▸ WHAT THE TASK ASKS:
Reproduce every line of the listing as written, apart from the pictures.

▸ RECORDS SHOWN:

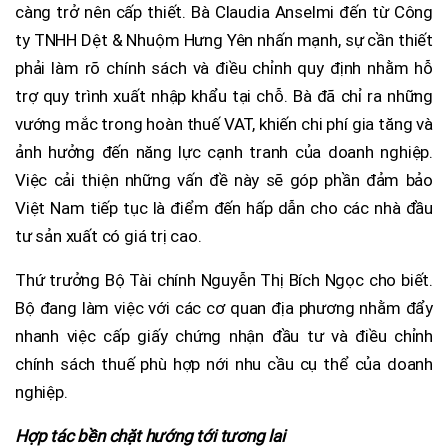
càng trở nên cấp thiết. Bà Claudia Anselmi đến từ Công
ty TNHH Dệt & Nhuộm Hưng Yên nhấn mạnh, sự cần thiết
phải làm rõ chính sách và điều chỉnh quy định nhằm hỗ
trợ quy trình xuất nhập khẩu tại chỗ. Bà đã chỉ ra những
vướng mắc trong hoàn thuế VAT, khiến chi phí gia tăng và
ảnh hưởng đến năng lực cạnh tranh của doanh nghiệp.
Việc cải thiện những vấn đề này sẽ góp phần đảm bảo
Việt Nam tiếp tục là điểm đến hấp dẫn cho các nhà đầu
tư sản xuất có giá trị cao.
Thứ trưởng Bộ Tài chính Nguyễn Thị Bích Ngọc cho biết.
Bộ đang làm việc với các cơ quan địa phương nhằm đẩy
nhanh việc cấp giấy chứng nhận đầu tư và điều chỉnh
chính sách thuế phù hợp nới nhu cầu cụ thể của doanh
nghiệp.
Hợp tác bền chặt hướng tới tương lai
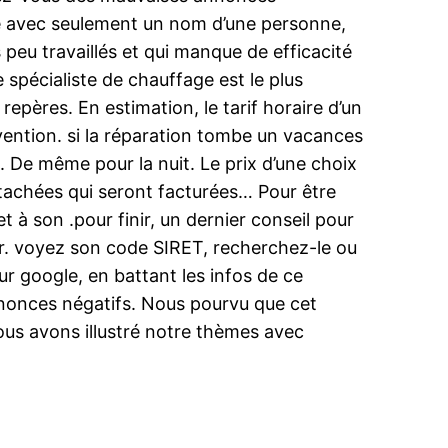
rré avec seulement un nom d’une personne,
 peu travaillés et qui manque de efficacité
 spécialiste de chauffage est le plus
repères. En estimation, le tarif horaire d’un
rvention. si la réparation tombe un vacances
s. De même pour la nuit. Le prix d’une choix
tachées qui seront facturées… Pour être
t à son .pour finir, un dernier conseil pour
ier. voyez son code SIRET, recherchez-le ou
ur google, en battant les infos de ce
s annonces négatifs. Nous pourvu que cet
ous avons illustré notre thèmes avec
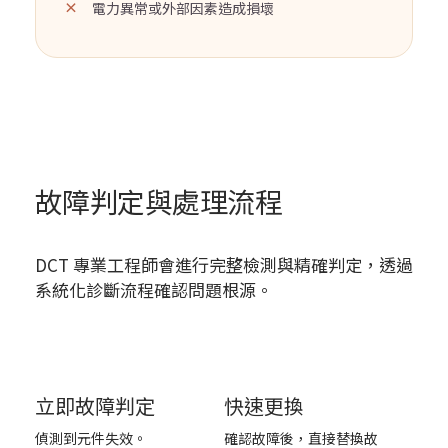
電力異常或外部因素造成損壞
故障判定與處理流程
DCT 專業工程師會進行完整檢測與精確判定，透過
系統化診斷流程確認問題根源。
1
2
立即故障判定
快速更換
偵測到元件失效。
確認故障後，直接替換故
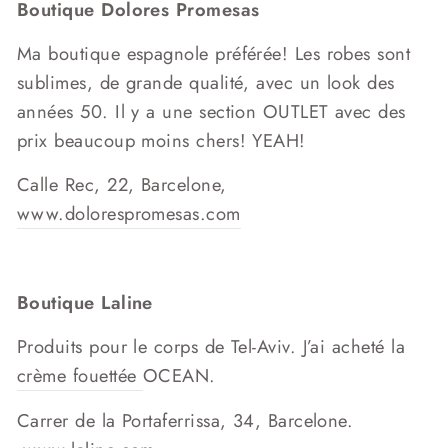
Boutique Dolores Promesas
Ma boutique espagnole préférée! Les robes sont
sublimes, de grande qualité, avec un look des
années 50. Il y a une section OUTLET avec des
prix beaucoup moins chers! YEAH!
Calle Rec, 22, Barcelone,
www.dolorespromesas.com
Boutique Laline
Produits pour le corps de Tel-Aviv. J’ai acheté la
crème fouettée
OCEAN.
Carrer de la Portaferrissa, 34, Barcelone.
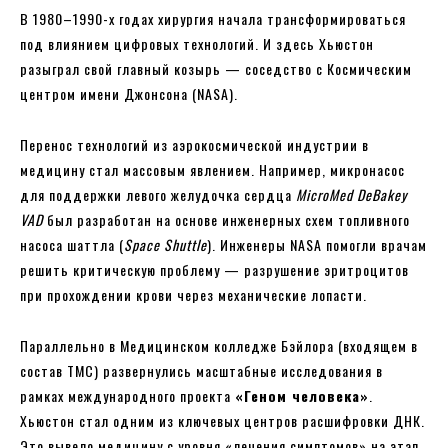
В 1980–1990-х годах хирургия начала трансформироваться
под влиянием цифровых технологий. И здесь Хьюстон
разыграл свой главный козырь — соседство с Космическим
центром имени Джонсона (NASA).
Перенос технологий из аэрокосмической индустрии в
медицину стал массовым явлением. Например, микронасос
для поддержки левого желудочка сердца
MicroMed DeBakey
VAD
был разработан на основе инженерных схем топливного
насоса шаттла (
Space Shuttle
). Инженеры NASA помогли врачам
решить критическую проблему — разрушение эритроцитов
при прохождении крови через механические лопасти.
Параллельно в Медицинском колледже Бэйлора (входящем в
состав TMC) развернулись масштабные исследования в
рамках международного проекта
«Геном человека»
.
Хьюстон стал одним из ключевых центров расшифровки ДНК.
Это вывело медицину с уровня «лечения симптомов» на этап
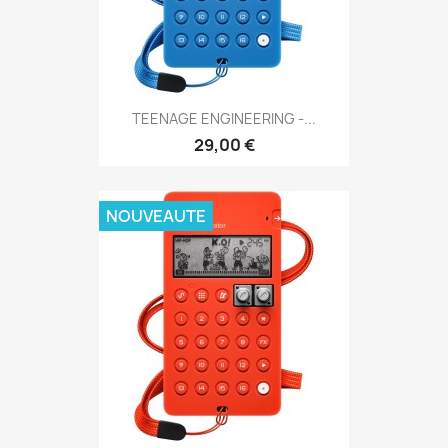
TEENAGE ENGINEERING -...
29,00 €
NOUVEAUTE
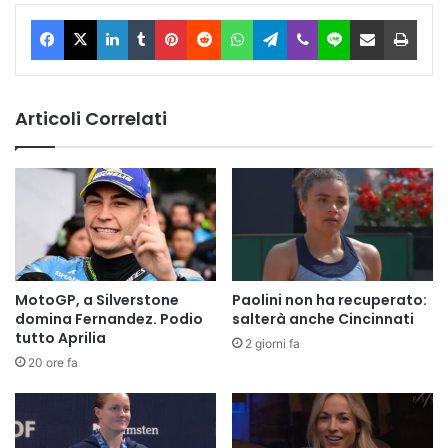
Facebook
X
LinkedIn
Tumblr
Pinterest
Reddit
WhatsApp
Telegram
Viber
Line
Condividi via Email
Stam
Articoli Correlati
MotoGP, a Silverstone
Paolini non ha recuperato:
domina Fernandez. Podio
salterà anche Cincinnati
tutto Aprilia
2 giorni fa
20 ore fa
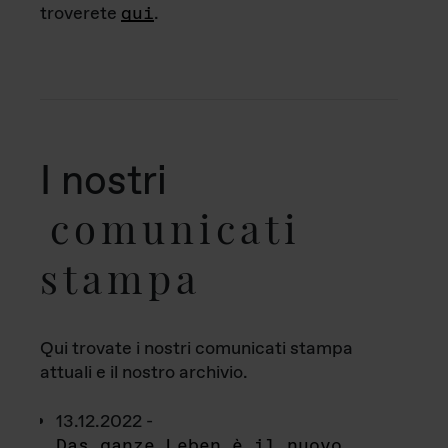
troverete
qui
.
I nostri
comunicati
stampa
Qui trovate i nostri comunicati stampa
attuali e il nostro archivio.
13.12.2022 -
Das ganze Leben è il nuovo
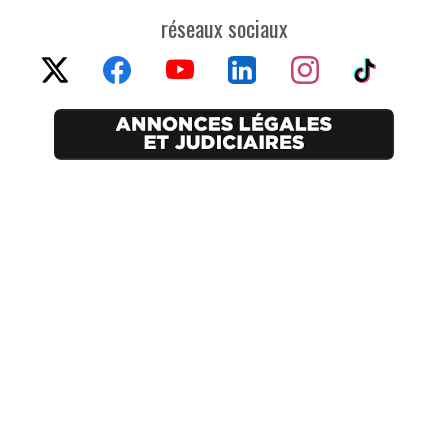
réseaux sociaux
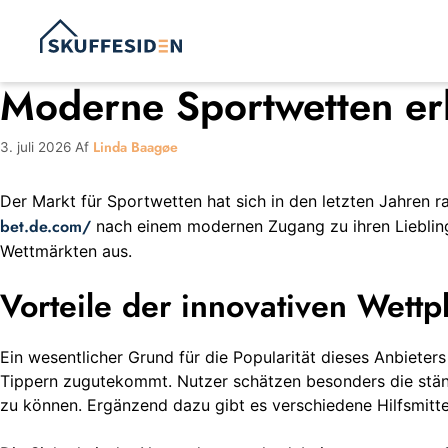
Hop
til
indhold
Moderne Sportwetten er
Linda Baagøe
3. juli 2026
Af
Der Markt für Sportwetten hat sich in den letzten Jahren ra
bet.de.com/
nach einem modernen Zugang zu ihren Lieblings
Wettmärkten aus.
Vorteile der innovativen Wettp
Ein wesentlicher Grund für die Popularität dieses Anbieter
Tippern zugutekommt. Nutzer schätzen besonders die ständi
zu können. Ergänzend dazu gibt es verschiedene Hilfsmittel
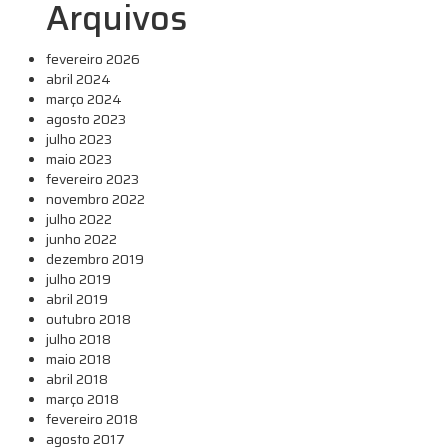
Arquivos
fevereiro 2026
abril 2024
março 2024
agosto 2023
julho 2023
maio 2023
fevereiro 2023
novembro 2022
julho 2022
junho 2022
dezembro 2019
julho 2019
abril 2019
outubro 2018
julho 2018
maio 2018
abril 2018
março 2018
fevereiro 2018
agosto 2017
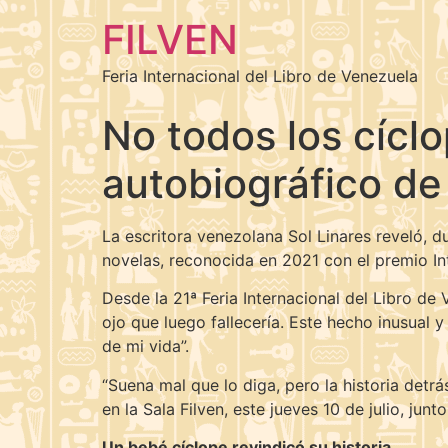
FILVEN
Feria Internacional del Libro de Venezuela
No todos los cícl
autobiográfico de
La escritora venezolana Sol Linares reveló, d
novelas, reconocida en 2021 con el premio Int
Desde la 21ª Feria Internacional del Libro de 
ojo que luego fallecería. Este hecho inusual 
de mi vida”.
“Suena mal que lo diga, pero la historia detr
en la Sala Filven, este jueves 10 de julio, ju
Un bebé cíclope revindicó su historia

▸ SOLUTION TO THE PROBLEM:
càng trở nên cấp thiết. Bà Claudia Anselmi đến từ Công
ty TNHH Dệt & Nhuộm Hưng Yên nhấn mạnh, sự cần thiết
phải làm rõ chính sách và điều chỉnh quy định nhằm hỗ
trợ quy trình xuất nhập khẩu tại chỗ. Bà đã chỉ ra những
vướng mắc trong hoàn thuế VAT, khiến chi phí gia tăng và
ảnh hưởng đến năng lực cạnh tranh của doanh nghiệp.
Việc cải thiện những vấn đề này sẽ góp phần đảm bảo
Việt Nam tiếp tục là điểm đến hấp dẫn cho các nhà đầu
tư sản xuất có giá trị cao.
Thứ trưởng Bộ Tài chính Nguyễn Thị Bích Ngọc cho biết.
Bộ đang làm việc với các cơ quan địa phương nhằm đẩy
nhanh việc cấp giấy chứng nhận đầu tư và điều chỉnh
chính sách thuế phù hợp nới nhu cầu cụ thể của doanh
nghiệp.
Hợp tác bền chặt hướng tới tương lai
rré avec seulement un nom d’une personne,
 peu travaillés et qui manque de efficacité
 spécialiste de chauffage est le plus
repères. En estimation, le tarif horaire d’un
rvention. si la réparation tombe un vacances
s. De même pour la nuit. Le prix d’une choix
tachées qui seront facturées… Pour être
t à son .pour finir, un dernier conseil pour
ier. voyez son code SIRET, recherchez-le ou
ur google, en battant les infos de ce
s annonces négatifs. Nous pourvu que cet
ous avons illustré notre thèmes avec
電力異常或外部因素造成損壞
故障判定與處理流程
DCT 專業工程師會進行完整檢測與精確判定，透過
系統化診斷流程確認問題根源。
1
2
立即故障判定
快速更換
偵測到元件失效。
確認故障後，直接替換故
Boutique Dolores Promesas
Ma boutique espagnole préférée! Les robes sont
sublimes, de grande qualité, avec un look des
années 50. Il y a une section OUTLET avec des
prix beaucoup moins chers! YEAH!
Calle Rec, 22, Barcelone,
www.dolorespromesas.com
Boutique Laline
Produits pour le corps de Tel-Aviv. J’ai acheté la
crème fouettée
OCEAN.
Carrer de la Portaferrissa, 34, Barcelone.
В 1980–1990-х годах хирургия начала трансформироваться
под влиянием цифровых технологий. И здесь Хьюстон
разыграл свой главный козырь — соседство с Космическим
центром имени Джонсона (NASA).
Перенос технологий из аэрокосмической индустрии в
медицину стал массовым явлением. Например, микронасос
для поддержки левого желудочка сердца
MicroMed DeBakey
VAD
был разработан на основе инженерных схем топливного
насоса шаттла (
Space Shuttle
). Инженеры NASA помогли врачам
решить критическую проблему — разрушение эритроцитов
при прохождении крови через механические лопасти.
Параллельно в Медицинском колледже Бэйлора (входящем в
состав TMC) развернулись масштабные исследования в
рамках международного проекта
«Геном человека»
.
Хьюстон стал одним из ключевых центров расшифровки ДНК.
Это вывело медицину с уровня «лечения симптомов» на этап
TEENAGE ENGINEERING -...
29,00 €
NOUVEAUTE
Facebook
X
LinkedIn
Tumblr
Pinterest
Reddit
WhatsApp
Telegram
Viber
Line
Condividi via Email
Stam
Articoli Correlati
MotoGP, a Silverstone
Paolini non ha recuperato:
domina Fernandez. Podio
salterà anche Cincinnati
tutto Aprilia
2 giorni fa
20 ore fa
troverete
qui
.
I nostri
comunicati
stampa
Qui trovate i nostri comunicati stampa
attuali e il nostro archivio.
13.12.2022 -
Das ganze Leben è il nuovo
réseaux sociaux
Hop
til
indhold
Moderne Sportwetten er
Linda Baagøe
3. juli 2026
Af
Der Markt für Sportwetten hat sich in den letzten Jahren ra
bet.de.com/
nach einem modernen Zugang zu ihren Lieblings
Wettmärkten aus.
Vorteile der innovativen Wettp
Ein wesentlicher Grund für die Popularität dieses Anbieter
Tippern zugutekommt. Nutzer schätzen besonders die ständi
zu können. Ergänzend dazu gibt es verschiedene Hilfsmittel
Arquivos
fevereiro 2026
abril 2024
março 2024
agosto 2023
julho 2023
maio 2023
fevereiro 2023
novembro 2022
julho 2022
junho 2022
dezembro 2019
julho 2019
abril 2019
outubro 2018
julho 2018
maio 2018
abril 2018
março 2018
fevereiro 2018
agosto 2017
FILVEN
Feria Internacional del Libro de Venezuela
No todos los cícl
autobiográfico de
La escritora venezolana Sol Linares reveló, d
novelas, reconocida en 2021 con el premio Int
Desde la 21ª Feria Internacional del Libro de 
ojo que luego fallecería. Este hecho inusual 
de mi vida”.
“Suena mal que lo diga, pero la historia detr
en la Sala Filven, este jueves 10 de julio, ju
Un bebé cíclope revindicó su historia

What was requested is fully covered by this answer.